— PROBLEM STATEMENT —
Produce a faithful copy of every record below, without the pictures.

— GIVEN DATA —

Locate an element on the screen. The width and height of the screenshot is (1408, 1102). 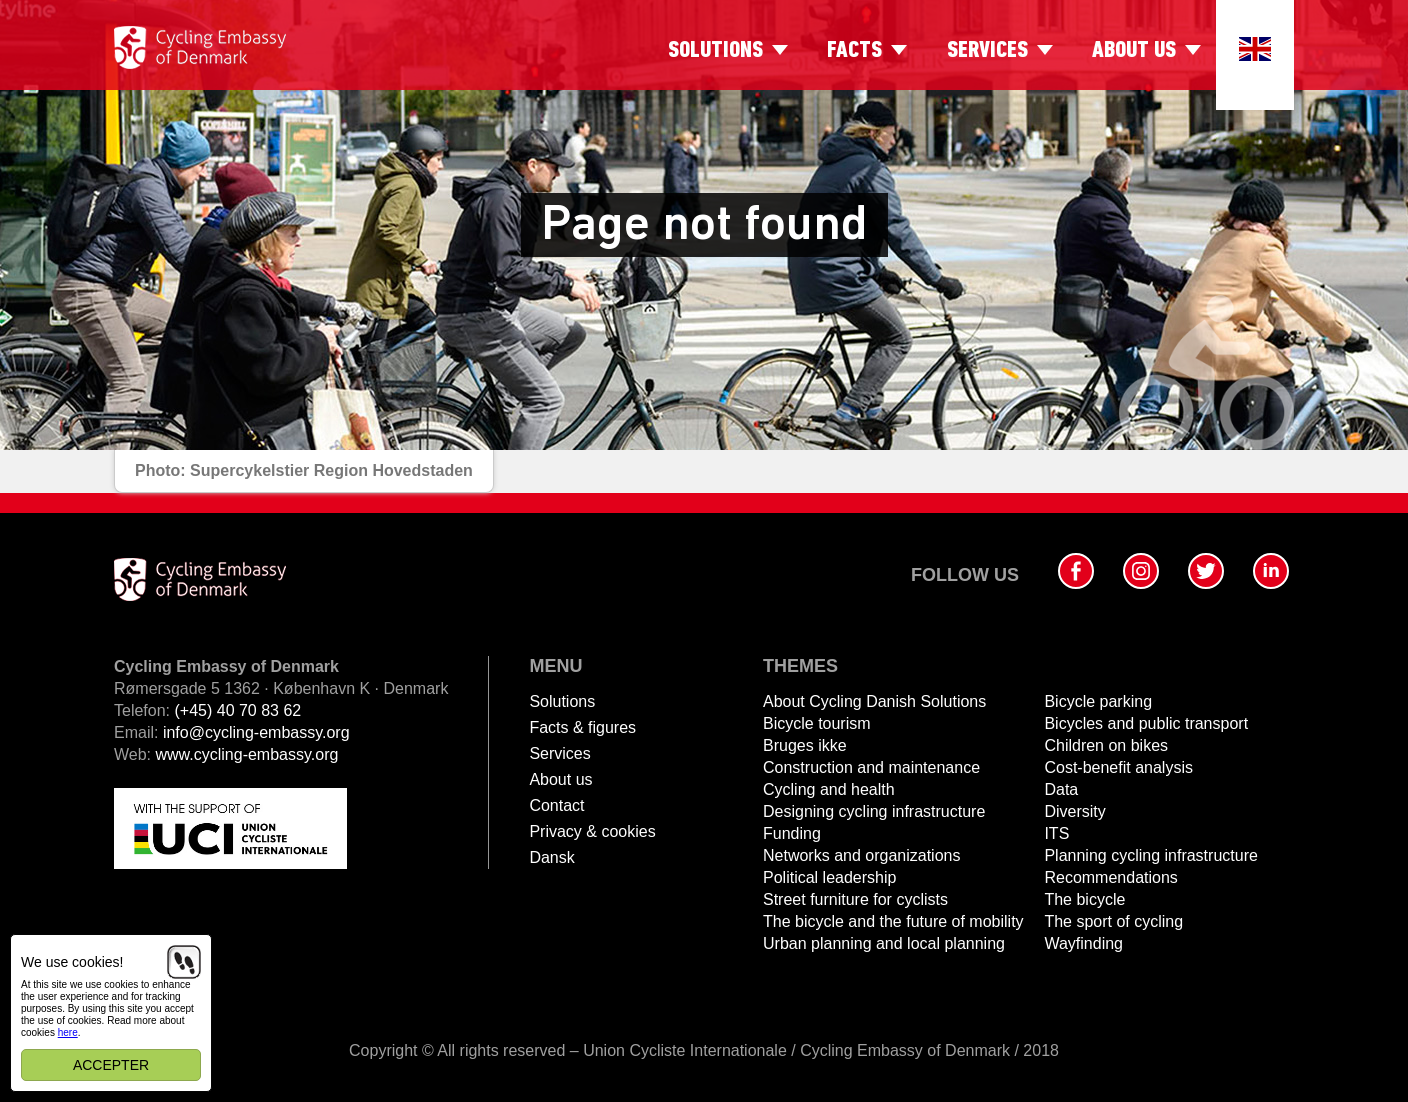
The bicycle is located at coordinates (1084, 899).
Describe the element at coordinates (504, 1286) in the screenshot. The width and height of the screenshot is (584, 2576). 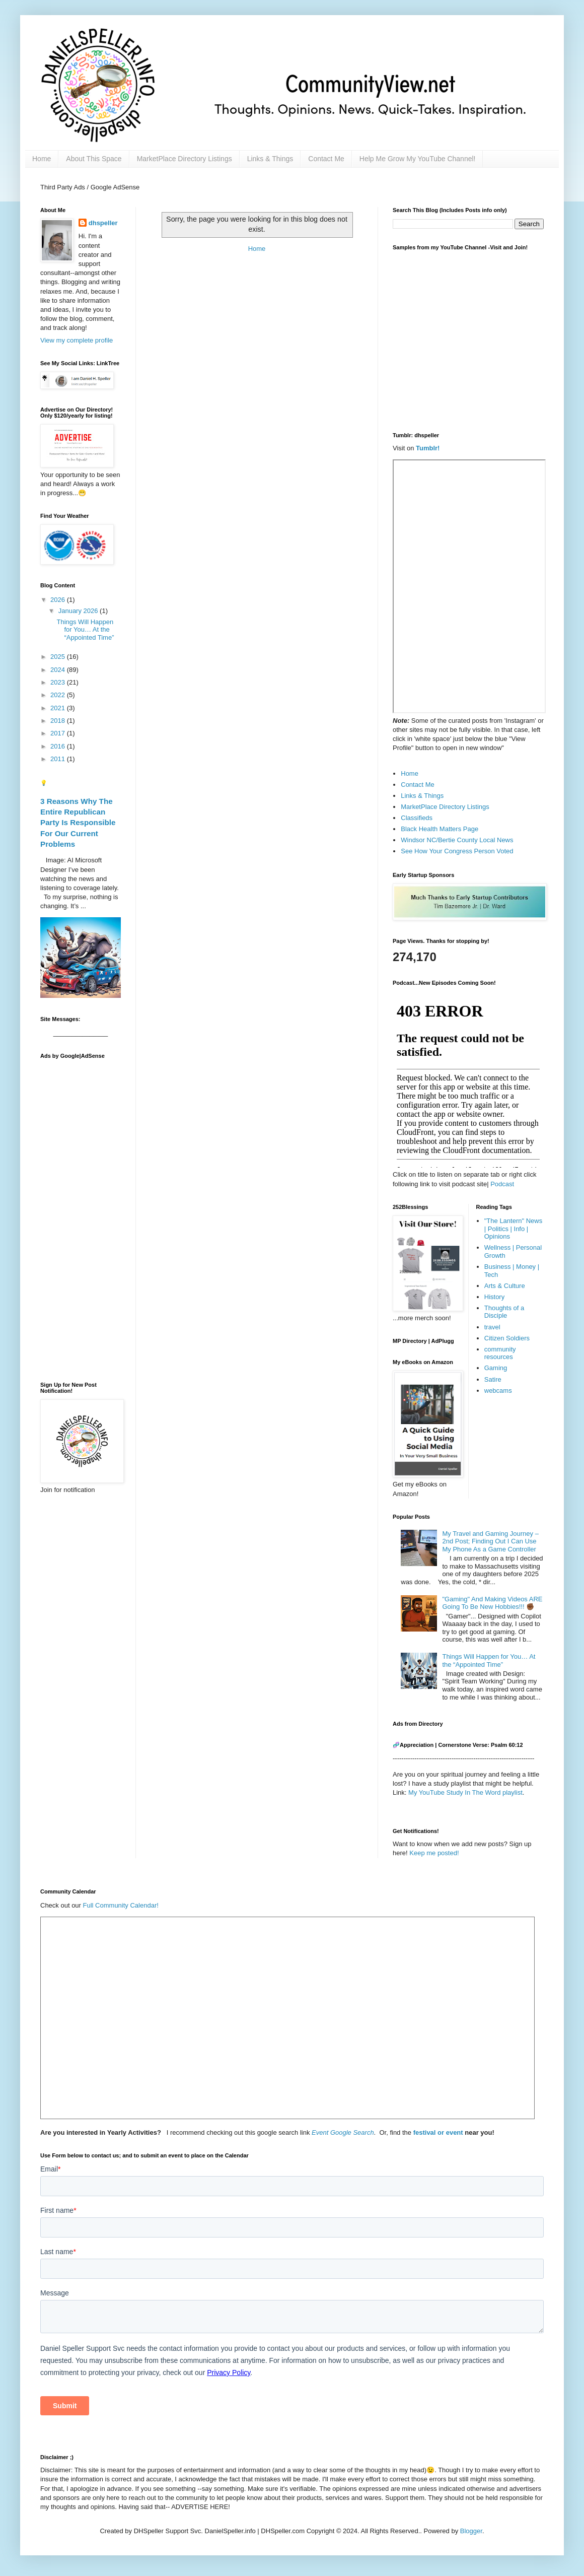
I see `Arts & Culture` at that location.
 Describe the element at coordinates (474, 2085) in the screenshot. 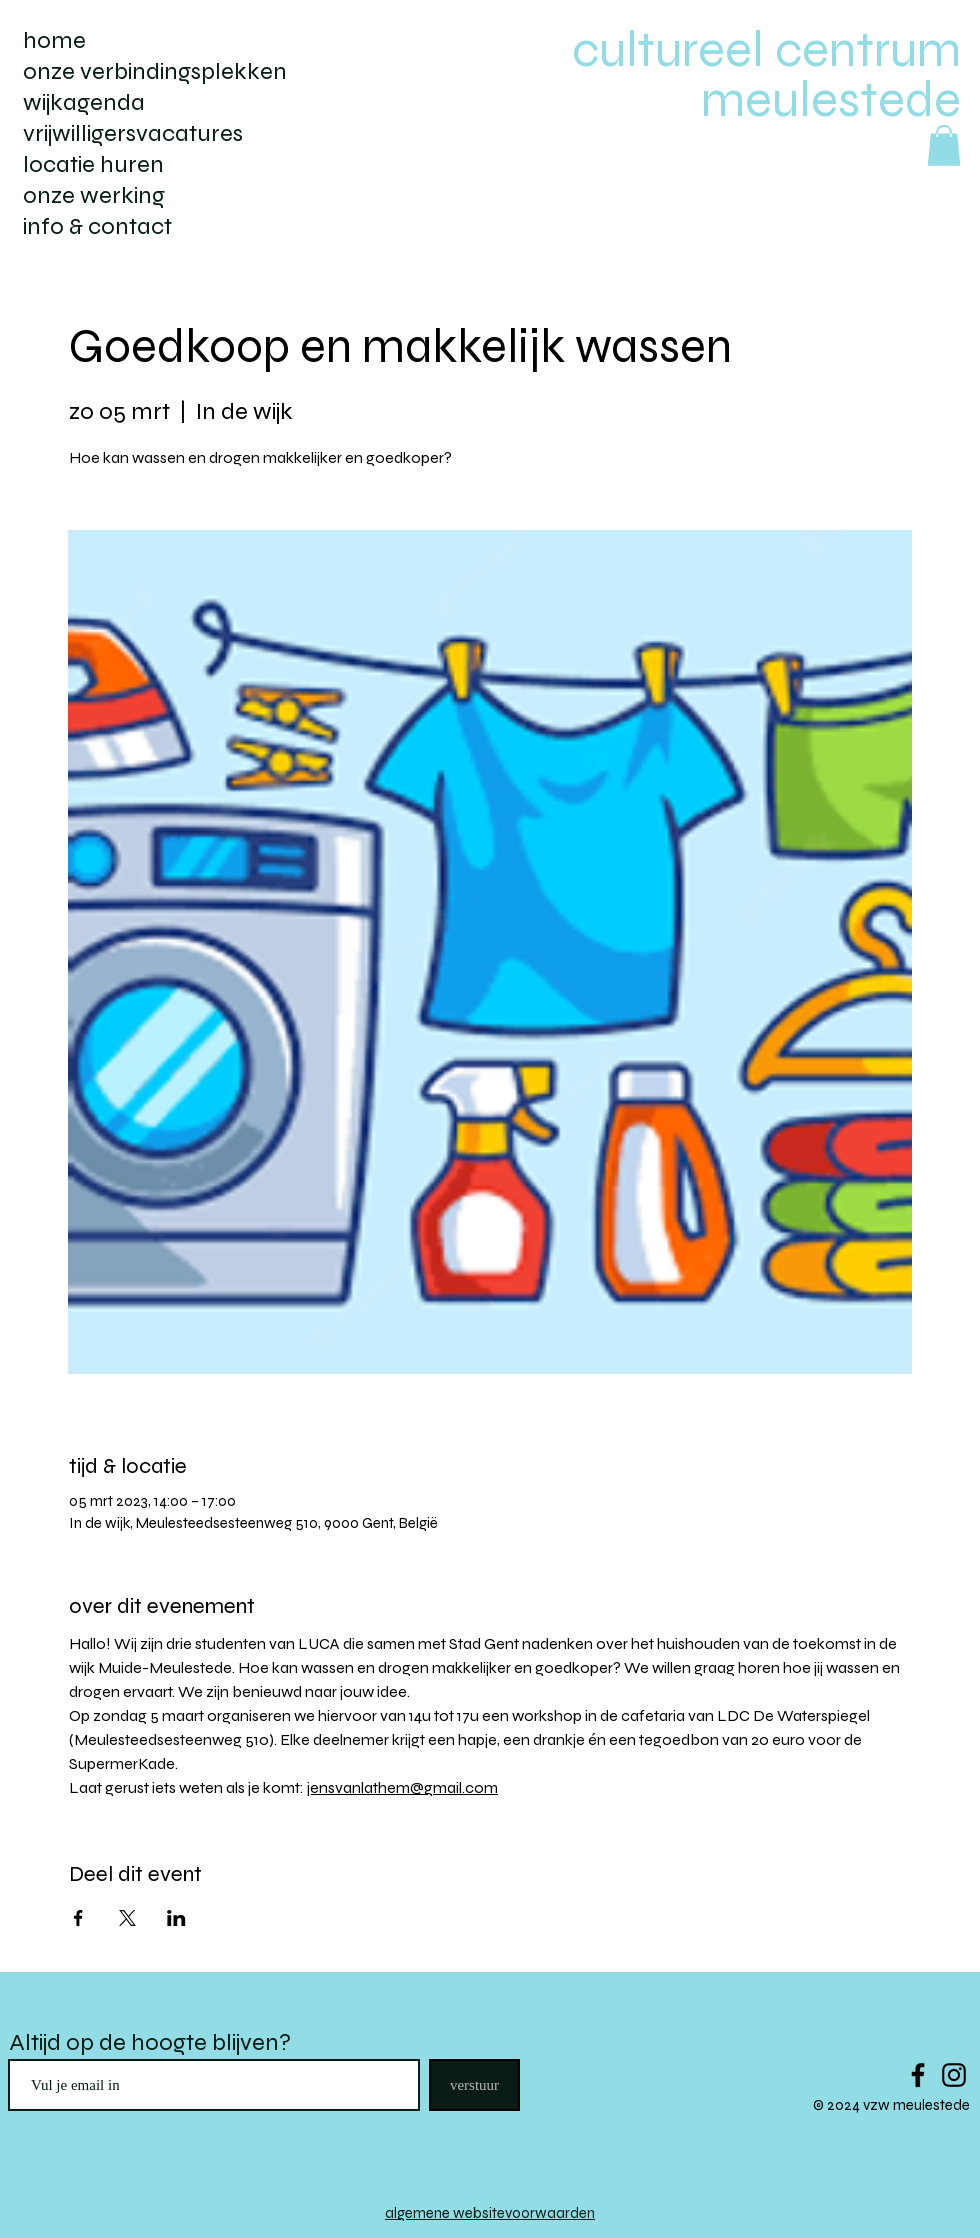

I see `[verstuur]` at that location.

— ANSWER SPACE —
Locate an element on the screen. The width and height of the screenshot is (1408, 1102). 
The bicycle is located at coordinates (1084, 899).
Describe the element at coordinates (504, 1286) in the screenshot. The width and height of the screenshot is (584, 2576). 
I see `Arts & Culture` at that location.
 Describe the element at coordinates (474, 2085) in the screenshot. 

I see `[verstuur]` at that location.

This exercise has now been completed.